The extraction system uses a set of patterns to encode the different linguistic forms which can be used to express a particular semantic relation. Pattern discovery is a bootstrapping process which begins with the identification of some major semantic classes in the domain and some members of these classes. A sample of text in the domain is tagged with these classes. The sample is then analyzed syntactically and all possible patterns (e.g., subject-verb-object patterns) are extracted. Patterns which appear in the sample with high frequency, and in particular with high frequency relative to text outside the domain, are identified. Applying this method to English texts from several topic areas, we have demonstrated the general efficacy of this approach [10]. In particular, we have succeeded in using these patterns to create information extraction systems for one of these topics [11]. More recently, these discovery methods have been extended to Japanese [12, 1].

These procedures just described can find the patterns associated with a set of relations, but cannot identify which patterns are synonymous (are associated with the same relation). To determine that two patterns are paraphrases, we have made use of articles from different newspapers on the same day, reporting on the same event. Within these articles we can often identify (based on an overlap in names and other terms) sentences or portions of sentences conveying the same information; these sentence portions are generally paraphrases. [5]

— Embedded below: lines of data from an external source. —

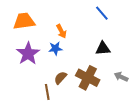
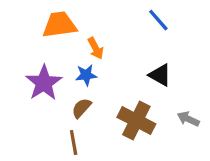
orange trapezoid: (24, 21) -> (59, 25), moved
black triangle: (103, 48) -> (160, 75), turned 35
brown semicircle: (60, 78) -> (81, 108), moved

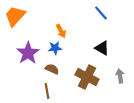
orange trapezoid: (59, 25) -> (15, 16), moved, turned -40
brown semicircle: (81, 108) -> (52, 69), turned 72
gray arrow: (188, 119) -> (120, 76), turned 56

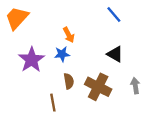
brown semicircle: (52, 69) -> (69, 81), moved, turned 56

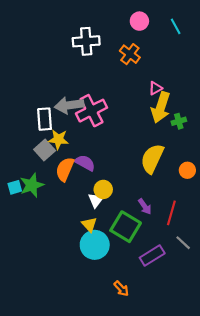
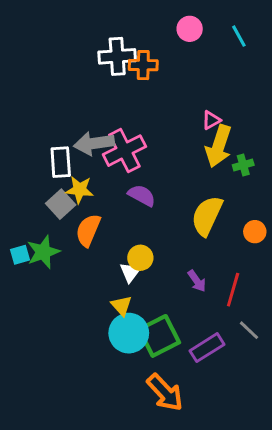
orange cross: (130, 54) -> (143, 65), moved, turned -36
purple semicircle: (85, 163) -> (142, 195), moved
green square: (126, 227) -> (159, 336), moved, turned 32
orange arrow: (121, 289) -> (165, 392), size x1.8

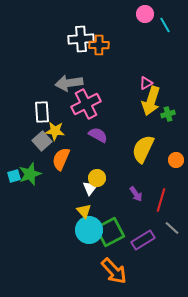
pink circle: (190, 29) -> (145, 14), moved
gray arrow: (94, 143) -> (69, 83), moved

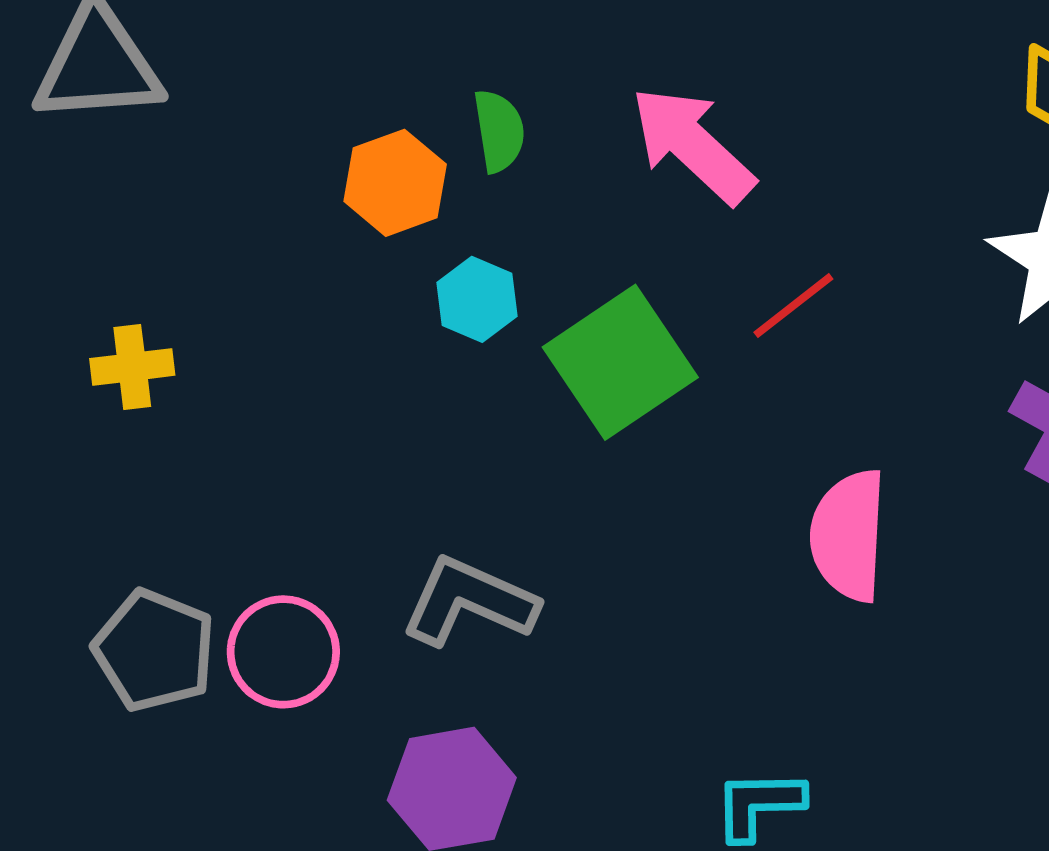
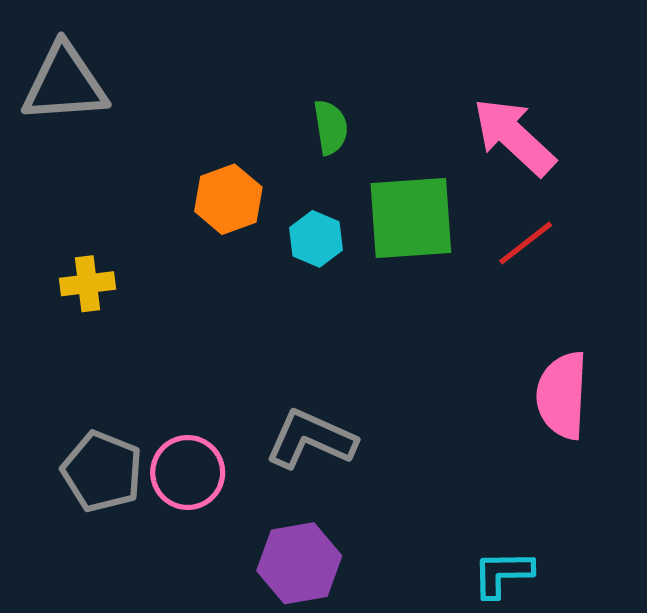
pink arrow: (693, 145) -> (514, 137), moved
orange hexagon: (395, 183) -> (228, 199), moved
green square: (620, 362) -> (411, 218), moved, turned 30

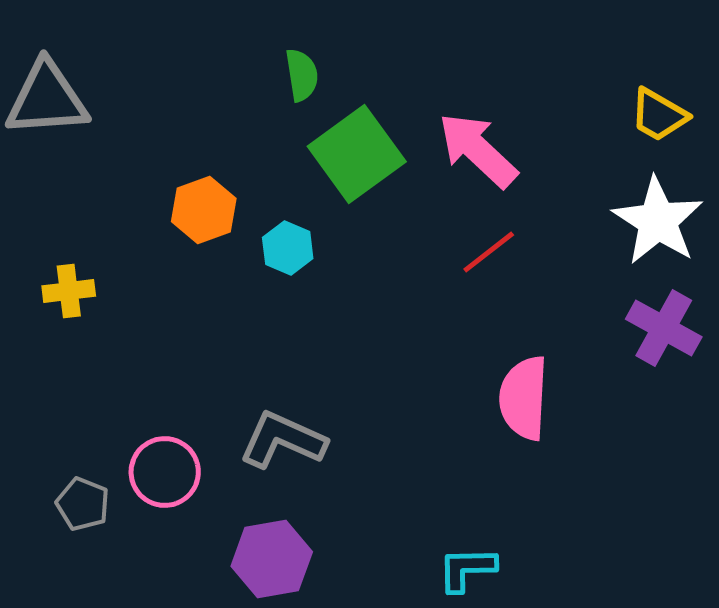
green semicircle: (331, 127) -> (302, 75), moved
green square: (411, 218) -> (357, 154), moved, turned -32
gray pentagon: (102, 471) -> (83, 504), moved, size x0.7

These pattern discovery procedures rely in turn on the identification of words (or names) belonging to the major classes of entities for a domain. We have taken two approaches to enhance our ability to identify such terms. We have designed a large inventory of classes of names appearing in general newspaper text [7], and are developing a tagger to identify such names in text. In addition, we have developed a tool for identifying additional members of a class of names automatically from a large text corpus using a bootstrapping method. We begin with a small 'seed' set, find patterns which appear frequently as contexts of these names, and then use these patterns to find additional names; this process can be repeated to gradually enlarge the class of names.

Effective pattern discovery requires a uniform representation of the syntactic relations in text. The greater the degree to which these relations are normalized (by identifying 'logical syntactic relations' and filling syntactic 'gaps'), the more successful discovery will be. The best syntactic analyzers for English, however, based on the Penn Tree Bank, produce an augmented surface representation. We have produced a procedure for transforming this representation into one which is more heavily normalized [2, 4, 9] and have begun using this representation for our discovery procedures.

In addition to this work on discovery procedures, we have developed a prototype system for document access using information extraction [6]. This system is focused on the domain of infectious disease outbreaks. The system uses a web crawler to obtain articles, from both medical and general news sources, on a daily basis, reporting disease outbreaks. An extraction system for this domain pulls out information on the disease, date, location, and type and number of victims. The resulting data base is made available through a web interface which allows searching and sorting on any data base attribute. Once records of interest are located, the documents associated with those records can be easily obtained with a single mouse click, and the relevant text in the document is highlighted and color-coded.

Additional Project References

[10] Roman Yangarber, Ralph Grishman, Pasi Tapanainen, and Silja Huttunen. Unsupervised Discovery of Scenario-Level Patterns for Information Extraction. Proc. Sixth Applied Natural Language Processing Conf., Seattle, WA, April-May, 2000, 282-289.

[11] Roman Yangarber, Ralph Grishman, Pasi Tapanainen, and Silja Huttunen. Automatic Acquisition of Domain Knowledge for Information Extraction. Proc. 18th Int'l Conf. on Computational Linguistics (COLING 2000), Saarbrücken, Germany, July-August 2000, 940-946.

[12] Kiyoshi Sudo, Satoshi Sekine, and Ralph Grishman. Automatic Pattern Acquisition for Japanese Information Extraction. Proc. First International Conf. on Human Language Technology Research (HLT 2001), San Diego, CA, March, 2001, 51-58.